AURENA verstärkt Präsenz in Deutschland: Berliner Traditionshaus AssetOrb jetzt Teil der Gruppe

Berlin/Niklasdorf – Der österreichische Branchenprimus AURENA übernimmt das Berliner Auktionshaus AssetOrb, bekannt durch seine Zusammenarbeit mit Stiftung Warentest, und setzt damit seinen Wachstumskurs in Deutschland fort.
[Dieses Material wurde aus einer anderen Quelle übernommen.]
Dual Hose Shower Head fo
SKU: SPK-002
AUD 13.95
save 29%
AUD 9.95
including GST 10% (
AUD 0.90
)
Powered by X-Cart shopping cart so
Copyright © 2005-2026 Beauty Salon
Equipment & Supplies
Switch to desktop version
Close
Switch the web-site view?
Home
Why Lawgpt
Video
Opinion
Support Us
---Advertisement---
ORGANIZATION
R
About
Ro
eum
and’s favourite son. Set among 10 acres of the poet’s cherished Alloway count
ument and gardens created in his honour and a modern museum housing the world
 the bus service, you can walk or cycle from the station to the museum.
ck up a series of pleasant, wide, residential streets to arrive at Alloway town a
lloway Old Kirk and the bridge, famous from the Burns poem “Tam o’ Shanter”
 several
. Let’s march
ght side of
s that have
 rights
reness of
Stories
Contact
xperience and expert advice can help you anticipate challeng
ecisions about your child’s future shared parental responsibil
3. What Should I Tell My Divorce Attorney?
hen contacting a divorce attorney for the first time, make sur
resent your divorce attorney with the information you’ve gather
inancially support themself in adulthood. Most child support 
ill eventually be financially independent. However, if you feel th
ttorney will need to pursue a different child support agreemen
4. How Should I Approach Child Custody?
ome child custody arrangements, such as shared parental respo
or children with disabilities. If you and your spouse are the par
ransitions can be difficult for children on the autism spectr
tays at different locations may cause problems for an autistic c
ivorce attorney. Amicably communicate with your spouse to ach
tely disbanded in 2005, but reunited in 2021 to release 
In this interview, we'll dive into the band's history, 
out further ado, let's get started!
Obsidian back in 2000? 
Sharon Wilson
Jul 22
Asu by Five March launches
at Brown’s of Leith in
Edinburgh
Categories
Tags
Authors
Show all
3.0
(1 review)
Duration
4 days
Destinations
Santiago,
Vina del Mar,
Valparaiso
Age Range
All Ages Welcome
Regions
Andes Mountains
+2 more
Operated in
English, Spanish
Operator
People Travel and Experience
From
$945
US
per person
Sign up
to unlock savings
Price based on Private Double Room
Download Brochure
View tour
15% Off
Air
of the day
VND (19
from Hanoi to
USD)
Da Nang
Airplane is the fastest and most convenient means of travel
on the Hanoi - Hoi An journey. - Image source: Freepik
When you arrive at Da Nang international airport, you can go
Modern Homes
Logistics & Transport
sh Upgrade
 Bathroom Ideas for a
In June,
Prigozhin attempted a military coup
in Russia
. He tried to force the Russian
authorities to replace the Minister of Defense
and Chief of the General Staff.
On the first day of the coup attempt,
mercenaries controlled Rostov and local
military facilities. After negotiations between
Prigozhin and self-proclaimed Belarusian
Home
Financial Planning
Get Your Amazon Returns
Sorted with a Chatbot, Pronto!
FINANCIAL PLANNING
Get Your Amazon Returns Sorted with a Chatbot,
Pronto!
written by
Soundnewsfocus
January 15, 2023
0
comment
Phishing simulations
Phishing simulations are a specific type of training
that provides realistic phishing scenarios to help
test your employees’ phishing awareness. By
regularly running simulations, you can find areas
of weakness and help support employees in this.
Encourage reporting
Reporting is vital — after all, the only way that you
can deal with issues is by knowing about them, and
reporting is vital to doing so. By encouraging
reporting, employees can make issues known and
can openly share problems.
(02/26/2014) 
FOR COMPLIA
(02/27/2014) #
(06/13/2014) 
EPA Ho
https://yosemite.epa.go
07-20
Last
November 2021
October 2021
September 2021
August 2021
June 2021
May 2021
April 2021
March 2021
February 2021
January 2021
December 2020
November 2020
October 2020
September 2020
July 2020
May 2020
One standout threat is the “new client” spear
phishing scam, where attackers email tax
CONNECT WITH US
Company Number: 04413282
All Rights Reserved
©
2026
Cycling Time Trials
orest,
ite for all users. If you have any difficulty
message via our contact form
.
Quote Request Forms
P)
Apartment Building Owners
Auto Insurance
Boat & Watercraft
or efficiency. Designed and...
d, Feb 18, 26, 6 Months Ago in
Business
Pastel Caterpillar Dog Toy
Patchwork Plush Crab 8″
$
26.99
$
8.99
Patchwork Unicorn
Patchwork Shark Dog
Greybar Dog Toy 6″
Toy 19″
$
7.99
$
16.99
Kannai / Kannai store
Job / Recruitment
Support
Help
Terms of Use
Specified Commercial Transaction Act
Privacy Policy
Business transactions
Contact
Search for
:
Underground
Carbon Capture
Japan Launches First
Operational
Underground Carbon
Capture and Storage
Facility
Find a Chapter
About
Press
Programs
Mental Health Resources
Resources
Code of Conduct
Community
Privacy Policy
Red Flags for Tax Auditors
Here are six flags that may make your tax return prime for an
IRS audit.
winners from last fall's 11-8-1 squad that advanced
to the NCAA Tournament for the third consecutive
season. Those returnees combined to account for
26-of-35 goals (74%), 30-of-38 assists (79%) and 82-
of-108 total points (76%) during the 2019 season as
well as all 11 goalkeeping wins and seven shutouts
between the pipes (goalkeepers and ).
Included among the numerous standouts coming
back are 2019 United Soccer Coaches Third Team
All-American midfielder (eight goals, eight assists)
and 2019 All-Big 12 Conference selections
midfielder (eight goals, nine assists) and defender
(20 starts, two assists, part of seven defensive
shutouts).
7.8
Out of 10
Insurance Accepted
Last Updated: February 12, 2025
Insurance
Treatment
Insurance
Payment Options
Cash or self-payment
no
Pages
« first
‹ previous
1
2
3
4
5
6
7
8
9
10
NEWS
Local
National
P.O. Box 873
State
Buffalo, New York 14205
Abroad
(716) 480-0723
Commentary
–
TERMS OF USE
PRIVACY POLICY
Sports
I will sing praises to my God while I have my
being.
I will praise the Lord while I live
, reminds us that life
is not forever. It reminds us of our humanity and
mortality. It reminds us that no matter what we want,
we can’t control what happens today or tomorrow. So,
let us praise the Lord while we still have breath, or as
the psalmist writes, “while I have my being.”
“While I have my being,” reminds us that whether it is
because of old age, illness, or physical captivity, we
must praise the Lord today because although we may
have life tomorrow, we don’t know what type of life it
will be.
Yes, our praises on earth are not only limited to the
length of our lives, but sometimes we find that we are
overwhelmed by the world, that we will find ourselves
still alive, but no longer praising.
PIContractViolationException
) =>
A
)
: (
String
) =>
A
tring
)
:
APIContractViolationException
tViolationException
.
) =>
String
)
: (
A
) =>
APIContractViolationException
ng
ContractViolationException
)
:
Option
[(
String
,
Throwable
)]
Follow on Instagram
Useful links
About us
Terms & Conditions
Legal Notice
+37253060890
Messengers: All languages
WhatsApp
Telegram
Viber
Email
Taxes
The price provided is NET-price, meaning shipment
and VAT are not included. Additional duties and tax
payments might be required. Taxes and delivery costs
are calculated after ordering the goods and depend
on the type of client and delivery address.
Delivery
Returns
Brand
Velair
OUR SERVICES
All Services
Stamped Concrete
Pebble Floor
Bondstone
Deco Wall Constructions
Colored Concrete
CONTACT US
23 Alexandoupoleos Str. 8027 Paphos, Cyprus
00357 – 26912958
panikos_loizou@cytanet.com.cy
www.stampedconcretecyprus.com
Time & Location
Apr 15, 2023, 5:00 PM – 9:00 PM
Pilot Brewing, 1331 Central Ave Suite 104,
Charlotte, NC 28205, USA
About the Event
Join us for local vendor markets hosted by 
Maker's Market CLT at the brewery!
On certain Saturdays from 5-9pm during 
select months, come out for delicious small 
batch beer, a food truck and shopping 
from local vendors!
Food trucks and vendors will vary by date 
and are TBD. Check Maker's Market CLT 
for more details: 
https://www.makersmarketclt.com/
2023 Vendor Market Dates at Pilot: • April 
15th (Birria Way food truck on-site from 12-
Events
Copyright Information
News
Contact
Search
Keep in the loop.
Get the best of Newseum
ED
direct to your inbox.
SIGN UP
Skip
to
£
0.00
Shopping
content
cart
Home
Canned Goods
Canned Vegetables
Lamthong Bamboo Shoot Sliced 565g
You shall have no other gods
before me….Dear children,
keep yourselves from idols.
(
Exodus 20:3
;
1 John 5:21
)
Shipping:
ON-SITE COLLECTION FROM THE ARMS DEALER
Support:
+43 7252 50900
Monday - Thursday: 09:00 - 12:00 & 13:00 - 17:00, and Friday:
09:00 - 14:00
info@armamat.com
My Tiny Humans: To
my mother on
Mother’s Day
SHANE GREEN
heute 10:00 Uhr | 2 mal gelesen

Manchmal, wenn große Player ihre Fühler in neue Richtungen ausstrecken, geschieht es leise – und doch mit weitreichenden Folgen. Die AURENA Group, seit 2012 eine feste Größe im Bereich großvolumiger Auktionen und Österreichs Nummer eins auf diesem Gebiet, hat sich nun das renommierte Berliner Unternehmen AssetOrb einverleibt. AURENA ist bekannt dafür, Mengen zu bewältigen, für die andere eine halbe Ewigkeit brauchen würden. Über 180 Köpfe arbeiten an ausgefeilten Plattformen, Lösungen und – das fällt kaum auf, ist aber entscheidend – an der Stimmung in der Branche. Die Integration von AssetOrb, das seinen Ursprung bereits 1954 hat und unter anderem mit Versteigerungen für Stiftung Warentest und die Berliner Wasserwerke von sich reden macht, bedeutet mehr als nur eine Verbreiterung des Einkaufsradius: Für AURENA öffnet sich damit das Tor zu einem noch engeren Netzwerk von Bietern und Auftraggebern in Deutschland, beginnend mit Berlins Wirtschaft und weit darüber hinaus. Dass dieser Schritt quasi eine Vorsehung war, legt Andreas Spiegel, Chef von DRS Investment SE, offen auf den Tisch: Kaum war DRS bei AURENA eingestiegen, wurde die Übernahme von AssetOrb eingetütet – ein klassisches Beispiel für eine konsequente „Buy & Build“-Strategie. Deutschland steht hierbei nicht am Rand, sondern im Zentrum der europäischen Expansionspläne. Vom traditionsreichen Berliner Parkett zu einer vollintegrierten digitalen Plattform – AssetOrb ist nun Teil eines Teams, das aktuell über 420.000 Bieter aus gut 50 Staaten anzieht. Für viele Bieter, vielleicht auch solche, die bislang nie einen Fuß in eine echte Auktion gesetzt haben, wird der Zugang nun barrierefreier und breiter. Der Charme der Zusammenarbeit? Es ist eine Verbindung von Technik und gewachsener Beziehungspflege. AssetOrb bringt seine Erfahrung mit Industrie, Behörden, Banken und Stiftungen in die Partnerschaft ein, während AURENA die Prozesse digitalisiert und in ungewohnter Geschwindigkeit abwickelt. Diese Mischung – Fachkenntnis trifft datengetriebene Auktionskultur – erinnert ein wenig an eine Symbiose von Berliner Handwerk und Wiener Systematik. Ob da alles reibungslos abläuft? Da können schonmal Spannung und Neugier Hand in Hand gehen. Jedenfalls, sagen die Firmenchefs, steht am Ende für Kunden und Bieter eine Art All-in-One-Lösung für den deutschen Markt.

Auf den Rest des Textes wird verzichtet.